May 24th, 2008 by King Kong Janoi
Nearly three weeks after Cyclone Nargis killed more than 100,000 people, the junta’s refusal to open the country to international aid help is condemning many more thousands to malnutrition, disease and, unless something is done quickly, death.
The generals have now grudgingly agreed to allow their Asian neighbors to oversee distribution of foreign relief and granted the United Nations World Food Program permission to fly nine helicopters.
Given the horrifying size and complexity of the disaster, that’s not nearly enough.
Our correspondent King Kong Janoi reports from the affected areas in
A child’s white body floats in a river.
There are hundreds of bodies and animal corpuses decaying in waterways and fields. No body comes to bury them.
Children beg for food. The roads I travel are lined with adults, children and old people force to plead for food to survive.
They are homeless and some have nothing left other than the rags they are wearing.
When I arrived in Labutta, one the worst hit areas by the cyclone it was raining.
Crowds of victims are trying to shelter under a small plastic aid roof.
40 years old, Daw Than Htwe is one of them.
Looking up at me with tired eyes, she says they can’t sleep at night.
“It is very cold when it is raining and this plastic roof doesn’t protect us but we have no where else to go. I just wear what I have left. We humbly lay our dirty wet bed sheets on the ground and try to sleep. We have some pack noodles and a bottle of rice but it’s far from enough.”
The military government has built some plastic huts for the cyclone victims.
Around one thousands families are sheltering in the Labutta football stadium and are receiving food from the military.
But residents complain that it is for show, so the military appears to be doing something.
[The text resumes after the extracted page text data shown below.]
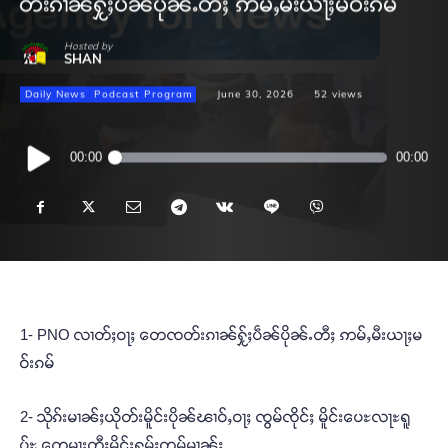
တ်းၵၢၼ်ႁႂ်ႈပဵၼ်ပိုၼ်ႉတီႈ ဢမ်ႇမီးယႃႈမဝ်းၵမ်
Hosted by
SHAN
Daily News
Podcast Program
June 30, 2026
52
views
Audio
00:00
00:00
Player
1- PNO လၢတ်ႈဝႃႈ တေၸတ်းၵၢၼ်ႁႂ်ႈပဵၼ်ပိုၼ်ႉတီႈ ဢမ်ႇမီးယႃႈမ
ဝ်းၵမ်
2- သိုၵ်းမၢၼ်ႈယိုတ်းမိူင်းပိုၼ်ၽၢဝ်ႇဝႃႈ ၸွမ်ၸိုင်ႈ မိူင်းပေႊလႃႊရူ
ပ်ႊ တေမႃးတီႈမိူင်းႁူမ်ႈတုမ်မၢၼ်ႈ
As there are ten times as many victims receiving no aid. They are staying in broken temples, near pagodas, and schools.
They are surviving off food from local donors.
Rice is being handed out but it’s not enough to go around.
Many people are turned away. They’re forced to eat anything to survive.
The situation outside the city is worst, as it’s hard for any aid to get through.
U Maung in Kawlamu village, says there are starving.
“We don’t have no fresh drinking water. Because of decaying dead animals and bodies the water we have is very bad but we have no choice but to drink it. There is no health care. If the army says they care for the people it’s only for show.”
Ko htoo from the capital
“We are trying to do as much as we can, we don’t blame anyone who doesn’t come to help. We just feel like our people are in need so we have come to help.”
It’s this kind of private aid that is keeping many alive.
But it’s very short term and far from adequate.
Another local donor Ko Soe Myet says psychological help is also desperately needed.
“The people are all numbed. They don’t have any fresh air because dead animals and dead bodies are lying everywhere along the road. There are so many unidentified dead bodies.”
40 years old, Daw Than Htwe says if she stayed in her village she would have died.
“We come to the city to seek any help. We didn’t have anything to eat along the two day journey. We just drank coconut water in the forest. Children are the worst off.”
She says troops are doing nothing to help in here village near Labutta.
Another group that made the journey told me, they didn’t eat for five days after the cyclone.
Daw Than says most of the relief is going to a military base near her village.
“There is a military troop based in the area, some of my children I left there. I only got them a bottle of rice after paying a military troop. My children want to come here but there is nobody to bring them.”
Many children have been left orphaned by the disaster and there is nowhere for them to go.
“Even the authorities don’t care about victims, don’t help them, and just ignore them. Why can’t they just let other countries in so that they can help them? Please let them in they should not be stubborn and stupid again for the sack of the people.”
There are one and a half million homeless people are still waiting for help.